第55話 スイ、友を想う
明羅がこのおかしな状況を引き起こしたのではないか。3人はそう結論づけた。ともすれば、することはひとつ。彼がいるであろう神社へ向かうだけだ。そうこうしてはいられない。すぐさま向かおうとするが、スイはやはり鍬が気になってしまった。
「ね、あの鍬持っていきたいからちょっと待ってて!」
「分かりました。」
コユキの許可をもらい、畑に転がる鍬を拾う。
その為に、冷たい木でできた持ち手に触れた途端、スイの視界は真っ暗になる。
「!?」
驚き、瞬きをした瞬間に視界は何事もなかったかのように正常なものへと戻る。しかし、決して元通りというわけではない。何せ、付近にいた友人が居ないのだから。
「コユキちゃん!ミキちゃん!」
呼びかけても2人の応答はなし。
あくまで、友である2人のものは。
『そんな叫ばなくても平気だよ。』
「!」
声の主はすぐさま分かった。突然目の前に現れた少女だ。彼女はスイと同じ顔、同じ学校、同じ体温で鍬を持っている。

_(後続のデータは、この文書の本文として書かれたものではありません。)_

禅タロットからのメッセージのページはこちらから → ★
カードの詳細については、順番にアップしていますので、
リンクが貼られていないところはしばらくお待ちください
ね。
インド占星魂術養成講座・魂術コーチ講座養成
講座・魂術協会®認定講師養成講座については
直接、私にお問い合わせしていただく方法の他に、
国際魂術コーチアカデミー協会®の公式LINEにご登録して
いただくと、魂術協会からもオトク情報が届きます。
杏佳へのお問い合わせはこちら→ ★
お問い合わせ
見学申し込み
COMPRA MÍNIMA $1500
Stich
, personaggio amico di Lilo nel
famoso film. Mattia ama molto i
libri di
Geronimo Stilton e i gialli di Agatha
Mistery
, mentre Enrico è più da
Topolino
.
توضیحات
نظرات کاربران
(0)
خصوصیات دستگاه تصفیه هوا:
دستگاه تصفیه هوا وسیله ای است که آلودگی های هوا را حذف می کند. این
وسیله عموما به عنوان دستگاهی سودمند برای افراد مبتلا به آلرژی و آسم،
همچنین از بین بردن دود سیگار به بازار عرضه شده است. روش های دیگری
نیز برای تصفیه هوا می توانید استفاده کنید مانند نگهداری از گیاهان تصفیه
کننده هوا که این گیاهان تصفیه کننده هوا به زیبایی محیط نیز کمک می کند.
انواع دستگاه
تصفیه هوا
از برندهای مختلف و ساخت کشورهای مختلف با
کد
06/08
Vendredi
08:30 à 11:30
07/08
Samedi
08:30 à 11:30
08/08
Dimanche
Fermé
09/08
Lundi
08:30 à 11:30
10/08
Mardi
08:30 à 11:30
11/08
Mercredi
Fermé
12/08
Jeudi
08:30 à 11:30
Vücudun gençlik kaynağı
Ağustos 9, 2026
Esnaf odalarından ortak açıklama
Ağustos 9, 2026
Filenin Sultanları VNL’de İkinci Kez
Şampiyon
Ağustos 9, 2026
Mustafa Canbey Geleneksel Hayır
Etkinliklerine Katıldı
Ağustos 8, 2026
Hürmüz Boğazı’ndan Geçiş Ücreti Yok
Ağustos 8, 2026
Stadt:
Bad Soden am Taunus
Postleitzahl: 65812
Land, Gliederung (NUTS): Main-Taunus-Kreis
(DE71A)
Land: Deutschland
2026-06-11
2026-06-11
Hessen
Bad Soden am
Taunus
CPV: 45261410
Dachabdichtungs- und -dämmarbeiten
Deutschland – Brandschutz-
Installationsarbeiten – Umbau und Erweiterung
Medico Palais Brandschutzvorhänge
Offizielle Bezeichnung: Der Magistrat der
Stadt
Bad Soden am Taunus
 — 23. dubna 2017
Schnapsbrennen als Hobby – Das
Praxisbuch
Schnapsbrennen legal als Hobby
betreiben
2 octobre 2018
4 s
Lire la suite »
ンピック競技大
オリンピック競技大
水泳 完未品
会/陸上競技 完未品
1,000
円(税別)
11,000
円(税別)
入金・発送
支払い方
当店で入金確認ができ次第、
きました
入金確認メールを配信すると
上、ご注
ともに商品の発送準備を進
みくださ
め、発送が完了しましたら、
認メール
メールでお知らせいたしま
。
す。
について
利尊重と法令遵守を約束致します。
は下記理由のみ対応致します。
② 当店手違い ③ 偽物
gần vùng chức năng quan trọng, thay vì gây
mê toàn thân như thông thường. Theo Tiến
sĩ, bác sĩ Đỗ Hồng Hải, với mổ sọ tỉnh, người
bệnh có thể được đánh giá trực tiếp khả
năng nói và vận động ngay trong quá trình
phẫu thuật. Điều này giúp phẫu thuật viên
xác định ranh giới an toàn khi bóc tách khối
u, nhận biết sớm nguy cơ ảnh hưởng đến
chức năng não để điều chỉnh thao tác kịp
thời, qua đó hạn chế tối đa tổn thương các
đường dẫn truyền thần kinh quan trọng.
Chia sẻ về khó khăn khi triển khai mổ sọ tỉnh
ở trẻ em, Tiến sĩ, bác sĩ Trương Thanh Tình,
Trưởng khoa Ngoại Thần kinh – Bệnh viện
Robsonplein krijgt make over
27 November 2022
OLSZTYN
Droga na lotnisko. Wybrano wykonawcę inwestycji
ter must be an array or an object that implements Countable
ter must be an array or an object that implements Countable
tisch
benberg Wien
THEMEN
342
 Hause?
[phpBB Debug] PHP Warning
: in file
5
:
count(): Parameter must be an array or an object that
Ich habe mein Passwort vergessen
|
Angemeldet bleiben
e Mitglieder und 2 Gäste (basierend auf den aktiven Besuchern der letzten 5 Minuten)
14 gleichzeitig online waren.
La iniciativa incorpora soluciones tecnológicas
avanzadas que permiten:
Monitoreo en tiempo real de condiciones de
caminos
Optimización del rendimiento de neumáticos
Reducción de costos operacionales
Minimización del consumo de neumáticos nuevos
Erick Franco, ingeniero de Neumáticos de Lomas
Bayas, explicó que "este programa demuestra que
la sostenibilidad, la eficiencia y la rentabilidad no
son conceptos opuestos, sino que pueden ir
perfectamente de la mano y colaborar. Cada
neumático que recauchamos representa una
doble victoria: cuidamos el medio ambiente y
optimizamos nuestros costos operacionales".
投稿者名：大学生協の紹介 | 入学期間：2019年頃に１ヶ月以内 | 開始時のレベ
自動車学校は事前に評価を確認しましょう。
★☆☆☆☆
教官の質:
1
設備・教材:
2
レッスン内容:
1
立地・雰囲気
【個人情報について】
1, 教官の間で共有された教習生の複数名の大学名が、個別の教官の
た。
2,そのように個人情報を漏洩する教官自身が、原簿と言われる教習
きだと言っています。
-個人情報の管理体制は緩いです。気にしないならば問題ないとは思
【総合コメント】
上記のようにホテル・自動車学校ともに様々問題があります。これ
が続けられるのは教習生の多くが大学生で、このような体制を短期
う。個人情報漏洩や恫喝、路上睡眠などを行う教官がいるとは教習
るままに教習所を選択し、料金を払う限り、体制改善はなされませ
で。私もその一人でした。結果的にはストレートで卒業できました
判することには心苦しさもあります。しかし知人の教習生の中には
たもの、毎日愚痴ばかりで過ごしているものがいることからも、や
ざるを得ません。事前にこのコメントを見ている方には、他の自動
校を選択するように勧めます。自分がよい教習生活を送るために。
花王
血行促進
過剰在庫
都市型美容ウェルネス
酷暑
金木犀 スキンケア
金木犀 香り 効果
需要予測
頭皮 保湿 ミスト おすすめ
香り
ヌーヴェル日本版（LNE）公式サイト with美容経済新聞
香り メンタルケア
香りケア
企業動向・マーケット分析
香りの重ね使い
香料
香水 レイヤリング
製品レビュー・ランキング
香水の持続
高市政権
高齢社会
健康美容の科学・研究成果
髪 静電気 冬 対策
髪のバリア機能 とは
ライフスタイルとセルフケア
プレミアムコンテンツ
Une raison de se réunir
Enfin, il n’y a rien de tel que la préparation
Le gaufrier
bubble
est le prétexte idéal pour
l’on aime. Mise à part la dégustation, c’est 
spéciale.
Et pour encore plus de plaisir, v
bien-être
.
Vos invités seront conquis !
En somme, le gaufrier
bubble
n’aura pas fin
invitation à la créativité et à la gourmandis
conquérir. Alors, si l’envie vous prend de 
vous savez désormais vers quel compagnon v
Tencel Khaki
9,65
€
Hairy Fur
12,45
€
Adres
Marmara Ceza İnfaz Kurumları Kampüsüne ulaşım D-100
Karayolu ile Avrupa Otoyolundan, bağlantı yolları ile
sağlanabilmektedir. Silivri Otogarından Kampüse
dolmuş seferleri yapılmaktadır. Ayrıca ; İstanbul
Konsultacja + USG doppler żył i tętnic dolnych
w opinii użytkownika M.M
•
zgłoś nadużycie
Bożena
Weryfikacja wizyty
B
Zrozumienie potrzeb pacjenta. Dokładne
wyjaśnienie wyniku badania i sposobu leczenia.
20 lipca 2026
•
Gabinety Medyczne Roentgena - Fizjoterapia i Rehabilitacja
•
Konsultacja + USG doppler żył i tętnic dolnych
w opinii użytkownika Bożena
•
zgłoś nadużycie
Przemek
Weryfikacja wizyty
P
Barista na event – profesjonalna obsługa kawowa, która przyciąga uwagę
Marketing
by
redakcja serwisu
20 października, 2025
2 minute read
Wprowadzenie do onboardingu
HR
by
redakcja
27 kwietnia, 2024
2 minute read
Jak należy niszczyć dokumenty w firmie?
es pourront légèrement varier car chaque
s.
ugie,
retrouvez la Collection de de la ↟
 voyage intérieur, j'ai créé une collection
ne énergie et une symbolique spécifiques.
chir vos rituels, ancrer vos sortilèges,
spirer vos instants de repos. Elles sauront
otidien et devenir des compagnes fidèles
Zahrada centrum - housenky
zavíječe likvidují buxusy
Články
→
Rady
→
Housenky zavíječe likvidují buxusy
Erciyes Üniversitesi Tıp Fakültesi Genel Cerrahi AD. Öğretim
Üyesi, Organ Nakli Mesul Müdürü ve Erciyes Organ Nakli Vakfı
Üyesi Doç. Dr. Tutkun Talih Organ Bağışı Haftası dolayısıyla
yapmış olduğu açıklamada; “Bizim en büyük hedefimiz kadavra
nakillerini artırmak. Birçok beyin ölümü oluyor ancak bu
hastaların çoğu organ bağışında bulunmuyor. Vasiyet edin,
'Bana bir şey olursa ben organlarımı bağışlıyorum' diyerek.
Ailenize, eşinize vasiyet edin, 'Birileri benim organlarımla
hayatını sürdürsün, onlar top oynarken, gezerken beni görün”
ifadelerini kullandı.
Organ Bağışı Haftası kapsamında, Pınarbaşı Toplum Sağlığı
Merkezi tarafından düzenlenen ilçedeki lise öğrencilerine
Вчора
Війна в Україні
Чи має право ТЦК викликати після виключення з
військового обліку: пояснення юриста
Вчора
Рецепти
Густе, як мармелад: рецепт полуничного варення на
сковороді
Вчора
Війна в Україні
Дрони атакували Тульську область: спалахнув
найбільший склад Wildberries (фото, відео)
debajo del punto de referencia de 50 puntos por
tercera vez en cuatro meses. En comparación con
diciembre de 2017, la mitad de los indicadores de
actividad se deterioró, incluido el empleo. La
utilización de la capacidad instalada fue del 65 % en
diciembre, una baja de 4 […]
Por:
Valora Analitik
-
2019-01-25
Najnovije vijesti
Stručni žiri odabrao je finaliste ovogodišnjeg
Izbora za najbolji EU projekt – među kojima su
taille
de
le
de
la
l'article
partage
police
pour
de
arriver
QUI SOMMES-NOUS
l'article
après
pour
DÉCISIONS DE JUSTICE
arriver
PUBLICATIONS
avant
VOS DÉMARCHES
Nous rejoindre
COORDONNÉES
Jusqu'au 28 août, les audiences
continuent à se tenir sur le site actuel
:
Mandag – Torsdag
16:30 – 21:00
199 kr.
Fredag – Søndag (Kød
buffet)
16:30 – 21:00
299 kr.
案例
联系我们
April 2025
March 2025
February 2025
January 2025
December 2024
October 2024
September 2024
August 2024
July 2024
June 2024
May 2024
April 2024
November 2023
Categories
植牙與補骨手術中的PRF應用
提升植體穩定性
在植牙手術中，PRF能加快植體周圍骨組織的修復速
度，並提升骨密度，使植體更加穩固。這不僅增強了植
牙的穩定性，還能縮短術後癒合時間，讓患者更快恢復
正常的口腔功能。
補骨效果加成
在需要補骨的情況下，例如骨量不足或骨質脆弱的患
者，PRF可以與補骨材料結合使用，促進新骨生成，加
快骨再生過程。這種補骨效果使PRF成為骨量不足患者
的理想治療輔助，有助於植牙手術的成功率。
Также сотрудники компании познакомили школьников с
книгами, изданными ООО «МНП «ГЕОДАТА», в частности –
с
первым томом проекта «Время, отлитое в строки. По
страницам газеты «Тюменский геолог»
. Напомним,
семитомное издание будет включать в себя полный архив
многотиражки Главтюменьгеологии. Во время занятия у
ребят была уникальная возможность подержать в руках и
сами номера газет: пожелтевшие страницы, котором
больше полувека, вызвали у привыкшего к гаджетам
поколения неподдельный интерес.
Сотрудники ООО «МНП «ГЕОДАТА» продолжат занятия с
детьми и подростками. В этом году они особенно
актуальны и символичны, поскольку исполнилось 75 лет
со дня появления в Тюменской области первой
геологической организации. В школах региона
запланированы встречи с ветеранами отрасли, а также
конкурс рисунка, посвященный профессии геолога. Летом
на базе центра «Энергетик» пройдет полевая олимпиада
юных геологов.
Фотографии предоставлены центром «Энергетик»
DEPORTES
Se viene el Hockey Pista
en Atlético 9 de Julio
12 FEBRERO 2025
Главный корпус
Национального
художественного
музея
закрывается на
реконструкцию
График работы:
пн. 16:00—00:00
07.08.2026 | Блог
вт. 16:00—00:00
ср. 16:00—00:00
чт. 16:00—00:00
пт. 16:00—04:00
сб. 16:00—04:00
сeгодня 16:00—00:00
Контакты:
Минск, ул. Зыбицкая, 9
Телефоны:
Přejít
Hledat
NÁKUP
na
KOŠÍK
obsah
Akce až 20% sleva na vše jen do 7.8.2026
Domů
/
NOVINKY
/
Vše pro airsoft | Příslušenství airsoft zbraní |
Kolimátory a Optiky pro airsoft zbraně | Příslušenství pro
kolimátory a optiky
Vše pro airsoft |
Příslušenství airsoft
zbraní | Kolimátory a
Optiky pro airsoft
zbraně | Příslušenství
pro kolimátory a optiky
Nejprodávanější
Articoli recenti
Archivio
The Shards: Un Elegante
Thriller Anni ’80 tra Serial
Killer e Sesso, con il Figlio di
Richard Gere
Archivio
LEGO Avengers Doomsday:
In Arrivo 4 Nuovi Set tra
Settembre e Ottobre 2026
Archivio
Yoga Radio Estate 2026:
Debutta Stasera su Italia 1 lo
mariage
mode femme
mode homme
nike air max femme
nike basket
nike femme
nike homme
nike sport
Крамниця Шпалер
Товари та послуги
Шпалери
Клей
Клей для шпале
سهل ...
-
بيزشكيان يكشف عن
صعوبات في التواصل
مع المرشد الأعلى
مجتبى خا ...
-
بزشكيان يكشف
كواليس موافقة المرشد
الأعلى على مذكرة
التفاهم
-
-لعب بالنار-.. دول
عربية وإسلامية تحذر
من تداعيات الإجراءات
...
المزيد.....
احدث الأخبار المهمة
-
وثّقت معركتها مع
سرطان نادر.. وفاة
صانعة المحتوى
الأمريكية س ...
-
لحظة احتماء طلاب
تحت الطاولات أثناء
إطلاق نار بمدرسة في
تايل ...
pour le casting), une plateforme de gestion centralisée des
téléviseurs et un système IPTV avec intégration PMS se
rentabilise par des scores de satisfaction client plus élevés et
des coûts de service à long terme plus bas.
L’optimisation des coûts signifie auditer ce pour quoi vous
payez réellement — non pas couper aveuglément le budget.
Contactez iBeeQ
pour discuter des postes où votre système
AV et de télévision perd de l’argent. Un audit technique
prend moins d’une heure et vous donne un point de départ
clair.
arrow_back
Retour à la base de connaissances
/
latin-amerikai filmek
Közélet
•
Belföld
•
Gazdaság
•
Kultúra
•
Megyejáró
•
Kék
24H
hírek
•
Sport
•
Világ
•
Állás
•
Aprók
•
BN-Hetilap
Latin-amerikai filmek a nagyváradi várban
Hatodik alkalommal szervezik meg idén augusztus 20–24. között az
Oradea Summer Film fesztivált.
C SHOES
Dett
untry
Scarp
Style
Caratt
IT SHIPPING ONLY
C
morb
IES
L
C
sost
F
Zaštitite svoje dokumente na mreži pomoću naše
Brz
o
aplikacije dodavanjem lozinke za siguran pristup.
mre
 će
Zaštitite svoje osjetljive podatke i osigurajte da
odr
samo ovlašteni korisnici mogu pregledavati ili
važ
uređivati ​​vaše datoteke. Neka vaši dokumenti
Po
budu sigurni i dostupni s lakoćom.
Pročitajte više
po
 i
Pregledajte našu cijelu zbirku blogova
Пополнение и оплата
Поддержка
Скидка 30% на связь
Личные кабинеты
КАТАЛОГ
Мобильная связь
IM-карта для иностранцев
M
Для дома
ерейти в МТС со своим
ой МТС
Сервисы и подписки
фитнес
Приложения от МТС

「な、なんでうちがもうひとり…。いや、どうでもいいや。それより2人はどこ?」
睨みつけるスイに対して少女は口を吊り上げ言う。
『安心して。2人にはすぐ会えるよ。………キミが、止まりさえすればね。』
「止まる…?どういうこと。はっきり言ってよ。」
苛立ちが抑えきれず、言葉が棘を持つ。姿の見えない友人は果たして無事なのか。この不可思議な現象は明羅が与しているのか。スイにはてんで分からない。だからこそ焦りが高まり態度となって表象する。相手は依然として余裕綽々な様子だ。
『言葉の通りだよ。今、キミがしようとしてることを辞めるってこと。』
「……………明羅くんに会いに行くなって?」
『そう。』
少女は手にした鍬をくるくる回し、もて遊ぶ。子供がごっこ遊びをするように振り回す。
『考えてもみてよ。明羅くんは九十九だか付喪だか知らないけど、それで他人の夢を操ったりできるんでしょ?危ないに決まってんじゃん。』
ふざけた調子から一変。動かしていた手を止めて、スイを真っすぐ見る。その顔には真剣さのみが残っていた。
『そんな人に会いに行く?危ないでしょ。……キミは大切な友達を危険に晒すつもり?』
「…………………。」
スイは押し黙る。確かにそうだ。さすが自分自身。彼女の言う通り、少女スイならば、友を想うのならば、危険を知りながらも進むなんてことは論外だ。止めるべきであり、やめるべきなのだろう。
しかし、それは彼女の我儘にすぎない。とある少年の言葉を思い出す。
『ヤナキ殿はもう居ないからでござる。だからせめて、ヤナキ殿のように誰かを守りたいでござる。』
彼は友を想い、だからこそ友の意思を継ごうとしていた。そんな彼へ心動かされなかったはずがない。夢であろうとも、確かな事実として未だ心のうちにあるのだ。故に、スイは目前の少女もとい自分へ答える。
「それでも、コユキちゃん達は進みたがっていた。だから、うちも行くよ。子供じゃないんだから他人を思い通りにさせるつもりはない。」
『子供じゃない?何言ってるの。子供でしょ。キミは。』
「違うよ。」
首を振り、少し微笑む。ただの言葉遊びだが、少女の発言を否定する。
「ただの子供じゃない。いつか大人になる、その途中にいる子供だよ。だから、毎日少しずつでも前に進むの。うちも、キミも。」
『………………そっか。』
目を見開き、驚く少女。彼女は納得したように、こちらに歩み寄る。そして、スイへ触れる。2人の少女が、溶け合うように1人になった。